Эти мысли промелькнули в моем мозгу за те доли секунды, которые необходимы человеку шести футов роста на суперпрыжок метра в три, почти без разбега. Что там у меня с нормами ГТО? А со средней продолжительностью жизни?
С отличающей любого дилетанта непосредственной неуклюжестью я влетел в комнату, и в моем восприятии запечатлелась радостная, пасхальная картина: растерянный Василиваныч тянет лапу ко второму револьверу в руке у бледной, но решительной с виду Насти, тем самым не позволяя ей выстрелить в меня ей самой, у его ног валяется неожиданно заболевший Г. Алферов: почти такой же бледный, как девочка, только куда менее решительный. Особенно болезненно он выглядел оттого, что с башки у него текла красноватая гадость. Словно кто-то с размаху расплющил ему о темя гнилой помидор.
Я выстрелил.
И сразу вслед за этим произошли две невероятные вещи. Первую из них при желании еще можно объяснить цитировавшейся выше теорией о человеке в экстремальной ситуации. Почему-то я не промазал. Более того, попал!

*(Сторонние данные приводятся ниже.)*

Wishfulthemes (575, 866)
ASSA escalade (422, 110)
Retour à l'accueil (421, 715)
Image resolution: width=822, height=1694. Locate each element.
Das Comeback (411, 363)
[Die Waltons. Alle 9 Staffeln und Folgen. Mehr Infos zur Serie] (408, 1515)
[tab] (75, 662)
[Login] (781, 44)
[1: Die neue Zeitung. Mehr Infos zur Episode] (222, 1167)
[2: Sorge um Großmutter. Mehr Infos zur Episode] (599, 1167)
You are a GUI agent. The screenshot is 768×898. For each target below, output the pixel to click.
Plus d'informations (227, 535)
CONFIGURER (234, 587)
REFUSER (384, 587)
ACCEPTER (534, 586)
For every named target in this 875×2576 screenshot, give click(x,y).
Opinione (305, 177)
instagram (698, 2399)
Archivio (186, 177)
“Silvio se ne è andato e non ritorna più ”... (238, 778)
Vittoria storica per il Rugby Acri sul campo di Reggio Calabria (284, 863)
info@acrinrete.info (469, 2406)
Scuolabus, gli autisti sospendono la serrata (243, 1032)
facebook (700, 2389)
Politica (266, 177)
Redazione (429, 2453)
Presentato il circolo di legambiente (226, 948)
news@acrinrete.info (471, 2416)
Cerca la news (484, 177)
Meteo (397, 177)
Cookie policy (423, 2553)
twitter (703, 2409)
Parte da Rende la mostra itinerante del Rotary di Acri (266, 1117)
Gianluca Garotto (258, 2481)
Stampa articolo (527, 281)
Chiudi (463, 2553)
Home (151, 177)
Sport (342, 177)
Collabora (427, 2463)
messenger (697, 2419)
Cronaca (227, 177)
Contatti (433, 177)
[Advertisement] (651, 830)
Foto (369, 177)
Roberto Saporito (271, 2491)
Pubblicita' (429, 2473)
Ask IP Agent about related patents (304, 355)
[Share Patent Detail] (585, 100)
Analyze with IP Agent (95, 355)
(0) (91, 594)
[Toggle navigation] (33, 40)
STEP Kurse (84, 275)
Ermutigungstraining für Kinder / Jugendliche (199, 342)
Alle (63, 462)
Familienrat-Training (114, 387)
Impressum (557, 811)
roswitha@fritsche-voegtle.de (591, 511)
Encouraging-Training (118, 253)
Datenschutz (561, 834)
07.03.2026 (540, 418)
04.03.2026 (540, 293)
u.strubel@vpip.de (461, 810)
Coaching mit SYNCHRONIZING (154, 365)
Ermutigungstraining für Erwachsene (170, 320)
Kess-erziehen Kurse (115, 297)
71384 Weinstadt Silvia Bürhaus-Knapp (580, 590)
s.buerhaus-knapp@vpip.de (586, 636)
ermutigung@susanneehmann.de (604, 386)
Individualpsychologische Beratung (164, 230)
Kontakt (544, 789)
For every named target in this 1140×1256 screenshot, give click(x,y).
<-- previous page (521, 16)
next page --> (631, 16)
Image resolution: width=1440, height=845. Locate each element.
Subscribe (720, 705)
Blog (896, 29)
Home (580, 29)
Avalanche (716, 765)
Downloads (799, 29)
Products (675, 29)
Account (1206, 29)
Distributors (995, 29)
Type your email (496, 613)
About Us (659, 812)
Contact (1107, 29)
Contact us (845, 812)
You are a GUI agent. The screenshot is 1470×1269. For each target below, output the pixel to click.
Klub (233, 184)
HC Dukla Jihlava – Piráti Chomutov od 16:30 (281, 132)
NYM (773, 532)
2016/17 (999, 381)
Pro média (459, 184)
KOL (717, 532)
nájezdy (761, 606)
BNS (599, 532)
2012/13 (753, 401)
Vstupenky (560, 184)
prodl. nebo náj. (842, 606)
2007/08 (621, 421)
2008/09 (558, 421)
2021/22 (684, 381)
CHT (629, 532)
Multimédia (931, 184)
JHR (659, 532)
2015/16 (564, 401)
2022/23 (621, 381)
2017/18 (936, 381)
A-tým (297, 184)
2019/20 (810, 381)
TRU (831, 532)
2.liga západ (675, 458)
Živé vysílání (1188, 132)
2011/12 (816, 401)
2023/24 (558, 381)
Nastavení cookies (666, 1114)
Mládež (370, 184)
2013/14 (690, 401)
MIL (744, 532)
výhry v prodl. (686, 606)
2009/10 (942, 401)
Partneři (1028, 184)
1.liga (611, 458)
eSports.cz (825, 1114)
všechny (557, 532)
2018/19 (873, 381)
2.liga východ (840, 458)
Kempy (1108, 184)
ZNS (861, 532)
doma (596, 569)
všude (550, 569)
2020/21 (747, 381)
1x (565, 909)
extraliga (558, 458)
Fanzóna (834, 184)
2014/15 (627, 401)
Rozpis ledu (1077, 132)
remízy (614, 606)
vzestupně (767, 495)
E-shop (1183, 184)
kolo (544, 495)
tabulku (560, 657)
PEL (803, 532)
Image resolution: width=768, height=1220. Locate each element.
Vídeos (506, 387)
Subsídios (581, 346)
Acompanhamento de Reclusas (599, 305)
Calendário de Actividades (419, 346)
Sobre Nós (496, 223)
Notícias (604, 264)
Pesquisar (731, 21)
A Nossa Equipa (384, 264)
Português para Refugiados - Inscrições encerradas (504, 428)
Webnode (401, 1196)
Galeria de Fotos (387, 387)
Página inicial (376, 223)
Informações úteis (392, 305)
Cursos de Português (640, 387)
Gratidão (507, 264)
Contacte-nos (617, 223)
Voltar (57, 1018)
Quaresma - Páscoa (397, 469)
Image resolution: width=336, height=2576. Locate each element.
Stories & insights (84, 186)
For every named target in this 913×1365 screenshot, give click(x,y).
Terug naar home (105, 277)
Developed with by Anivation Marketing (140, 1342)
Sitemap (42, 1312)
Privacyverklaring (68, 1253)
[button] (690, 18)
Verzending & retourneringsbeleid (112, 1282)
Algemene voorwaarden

Второй невероятный момент не смогут объяснить никакие оптики, уверен, что и вы мне не поверите. Однако я могу поклясться, что видел, как летела пуля. Гаррик работал не зря! Мне показалось — не буду спорить, возможно, действительно, только показалось, — что из дернувшегося в моей руке ствола вылетел злой черный шмель и, полетев отчего-то по замысловатой спирали, вонзился в предплечье правой руки Василиваныча. И в одно мгновение пробуравил в нем отвратительную язву. Василиваныч дернулся вслед за подлетевшей в воздухе рукой и — словно она потащила его за собой (а так, по сути, оно и было!) — отлетел на пару метров, приложившись спиной к батарее парового отопления.
— Ну я ж предупреждал, что ты себе и вторую руку попортишь с таким образом жизни! — прикинувшись крутым и недобрым, сообщил я ему холодно.
Мне действительно очень хотелось посмотреть, как он сейчас, к примеру, вскочит и начнет искать поразившую его пулю, как якобы ему удалось поступить, когда на него Покушались… якобы Игнатенко. Яснее месяца ясного: он или попортил себя тогда сам, или по его просьбе ему помогла милая девочка Настя. Настя?
— Ну я пошла! — бросила она мне безразлично.
Теперь ей никто не мешал, и она, держа револьвер в обеих руках, большими пальцами взвела курок. Моя пушка тоже была наготове, она смотрела в ее большие глазки… точней, между ними, но жизнь не кино! А я не Сталлоне — нажми кто-то из нас на крючок первым, имелись все основания предположить, что второй успеет повторить этот незамысловатый жест. Собезьянничать. Нас разделяло не больше трех метров.
— Ну я пошла, — повторила она, сделав маленький-маленький шажок вдоль стенки.
Глухо застонал Гаррик, неожиданно заголосил Василиваныч. Я не обращал на них внимания. Не мог позволить себе излишней наблюдательности. Разряженный револьвер Василиваныча валялся на полу, а девочка, должно быть, сжимала в руках ствол Гаррика.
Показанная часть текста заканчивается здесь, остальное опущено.